Today’s drug testing facilities often rely on urinary analysis because these samples are readily available and collection is relatively non-invasive as compared to other matrices such as blood. Although sample collection is easy, downstream challenges arise because many drugs undergo glucuronidation prior to excretion, meaning a hydrolysis step must be performed prior to HPLC or GC analysis.
Hydrolysis can be performed in two ways: acid hydrolysis or enzymatic hydrolysis. While acid hydrolysis is an efficient process, the resulting samples can corrode metal components of the analytical instruments and can also degrade target analytes such as 6-monoacetylmorphine (6-MAM). For this reason, enzymatic hydrolysis using ß-glucuronidase has become popular among drug-testing laboratories. However, it has its own associated challenges. For one, the enzyme must be removed from the sample prior to analysis in order to halt its reaction with target drug compounds. Perhaps the most common issue that labs encounter when using ß-glucuronidase is an increase in HPLC/UHPLC column backpressure due to incomplete removal of the enzyme prior to injecting the sample onto the column. This article proposes a rapid and simple method to completely remove ß-glucuronidase from urine samples in an effort to improve downstream HPLC/UHPLC methods as well as to reduce the time required to process samples in a high-throughput environment: protein precipitation (PPT).
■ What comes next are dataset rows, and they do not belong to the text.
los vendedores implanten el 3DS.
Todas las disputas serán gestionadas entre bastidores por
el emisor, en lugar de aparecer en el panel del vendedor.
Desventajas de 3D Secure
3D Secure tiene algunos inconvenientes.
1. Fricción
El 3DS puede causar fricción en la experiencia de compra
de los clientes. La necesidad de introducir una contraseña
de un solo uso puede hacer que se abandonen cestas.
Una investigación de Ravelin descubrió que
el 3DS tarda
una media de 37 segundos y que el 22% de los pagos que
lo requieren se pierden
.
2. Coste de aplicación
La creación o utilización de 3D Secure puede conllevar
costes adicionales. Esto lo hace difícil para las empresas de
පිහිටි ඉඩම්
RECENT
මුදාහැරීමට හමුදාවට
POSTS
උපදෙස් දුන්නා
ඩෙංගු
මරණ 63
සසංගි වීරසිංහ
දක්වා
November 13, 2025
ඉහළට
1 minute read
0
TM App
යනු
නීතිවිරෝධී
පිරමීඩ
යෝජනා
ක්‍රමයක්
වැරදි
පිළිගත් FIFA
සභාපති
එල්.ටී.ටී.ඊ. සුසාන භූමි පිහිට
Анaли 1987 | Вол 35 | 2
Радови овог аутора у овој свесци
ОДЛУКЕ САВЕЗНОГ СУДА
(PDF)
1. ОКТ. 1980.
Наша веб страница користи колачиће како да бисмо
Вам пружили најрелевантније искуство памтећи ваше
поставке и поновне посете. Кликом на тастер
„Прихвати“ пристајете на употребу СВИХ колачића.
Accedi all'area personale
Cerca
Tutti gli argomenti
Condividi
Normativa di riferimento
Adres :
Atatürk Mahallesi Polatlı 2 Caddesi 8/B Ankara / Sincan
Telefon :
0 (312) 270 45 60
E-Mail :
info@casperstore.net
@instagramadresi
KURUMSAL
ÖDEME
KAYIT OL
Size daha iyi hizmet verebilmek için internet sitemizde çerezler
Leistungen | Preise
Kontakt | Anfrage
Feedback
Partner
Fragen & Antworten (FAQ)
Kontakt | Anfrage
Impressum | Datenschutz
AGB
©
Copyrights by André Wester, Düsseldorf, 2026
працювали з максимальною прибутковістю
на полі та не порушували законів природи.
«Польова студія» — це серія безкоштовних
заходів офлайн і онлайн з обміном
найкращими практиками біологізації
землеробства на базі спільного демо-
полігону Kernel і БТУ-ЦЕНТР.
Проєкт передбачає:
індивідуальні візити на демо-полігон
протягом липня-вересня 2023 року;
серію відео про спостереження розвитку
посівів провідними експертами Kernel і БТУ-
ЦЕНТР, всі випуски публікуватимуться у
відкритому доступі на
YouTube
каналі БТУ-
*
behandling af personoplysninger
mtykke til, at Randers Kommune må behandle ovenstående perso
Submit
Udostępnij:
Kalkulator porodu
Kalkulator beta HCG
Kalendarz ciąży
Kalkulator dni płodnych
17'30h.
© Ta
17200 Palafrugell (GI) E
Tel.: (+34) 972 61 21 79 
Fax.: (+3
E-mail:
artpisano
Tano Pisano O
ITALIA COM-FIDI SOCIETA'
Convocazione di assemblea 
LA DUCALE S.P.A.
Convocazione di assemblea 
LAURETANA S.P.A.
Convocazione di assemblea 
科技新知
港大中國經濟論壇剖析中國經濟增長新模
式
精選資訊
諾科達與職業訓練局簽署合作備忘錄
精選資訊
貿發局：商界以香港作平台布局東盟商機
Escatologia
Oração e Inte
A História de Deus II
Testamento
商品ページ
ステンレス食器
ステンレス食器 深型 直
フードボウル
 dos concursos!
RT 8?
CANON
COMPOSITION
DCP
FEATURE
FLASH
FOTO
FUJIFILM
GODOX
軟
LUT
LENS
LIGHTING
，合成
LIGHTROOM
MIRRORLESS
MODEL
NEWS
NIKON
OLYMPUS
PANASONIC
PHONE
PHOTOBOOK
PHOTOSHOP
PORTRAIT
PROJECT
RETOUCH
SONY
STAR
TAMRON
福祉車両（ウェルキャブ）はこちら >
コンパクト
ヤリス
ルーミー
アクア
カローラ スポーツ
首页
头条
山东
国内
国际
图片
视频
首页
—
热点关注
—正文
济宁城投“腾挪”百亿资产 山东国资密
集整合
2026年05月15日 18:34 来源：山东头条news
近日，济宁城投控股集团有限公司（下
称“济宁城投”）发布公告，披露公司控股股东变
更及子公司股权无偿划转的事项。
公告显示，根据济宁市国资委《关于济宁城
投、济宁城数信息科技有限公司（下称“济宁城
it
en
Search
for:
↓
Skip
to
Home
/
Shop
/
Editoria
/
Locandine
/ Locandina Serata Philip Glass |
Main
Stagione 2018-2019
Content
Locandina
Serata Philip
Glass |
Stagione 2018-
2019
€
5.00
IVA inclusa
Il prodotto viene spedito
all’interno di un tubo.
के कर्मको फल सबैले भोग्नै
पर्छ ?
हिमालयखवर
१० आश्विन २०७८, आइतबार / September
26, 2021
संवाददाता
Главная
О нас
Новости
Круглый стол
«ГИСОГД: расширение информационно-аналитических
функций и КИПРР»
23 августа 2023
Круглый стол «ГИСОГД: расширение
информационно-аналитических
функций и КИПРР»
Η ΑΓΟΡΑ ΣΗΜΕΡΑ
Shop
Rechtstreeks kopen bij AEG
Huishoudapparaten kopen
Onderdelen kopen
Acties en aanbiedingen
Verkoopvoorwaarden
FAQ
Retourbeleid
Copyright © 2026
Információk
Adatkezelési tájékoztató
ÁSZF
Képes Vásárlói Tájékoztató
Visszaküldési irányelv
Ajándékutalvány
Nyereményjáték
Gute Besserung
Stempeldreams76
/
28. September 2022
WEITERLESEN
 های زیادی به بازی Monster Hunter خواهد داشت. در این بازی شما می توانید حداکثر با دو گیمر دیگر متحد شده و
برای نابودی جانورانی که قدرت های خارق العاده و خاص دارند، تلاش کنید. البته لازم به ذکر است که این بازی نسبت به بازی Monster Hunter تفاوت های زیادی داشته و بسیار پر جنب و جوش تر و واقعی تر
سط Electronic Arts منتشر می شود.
The demand for drug testing, particularly pain management drug testing, has grown substantially in the past few years. As the demand increases, so does the need for less expensive, quicker, and more reliable analytical methods. To increase throughput, many labs choose to process 96 samples at once and have adopted a “dilute-and-shoot” approach to urine analysis. However, a hydrolysis step must still be performed, meaning that ß-glucuronidase enzyme will still be present. The sample is often centrifuged in an effort to remove ß-glucuronidase; however, this is difficult to perform when working with 96-well plate formats because the maximum spin rate is not always fast enough to fully pellet the enzyme. Suspended enzyme is then injected onto the HPLC/UHPLC column, where it can precipitate on the head of the column, resulting in a rapid decrease in column lifetime and an increase in backpressure.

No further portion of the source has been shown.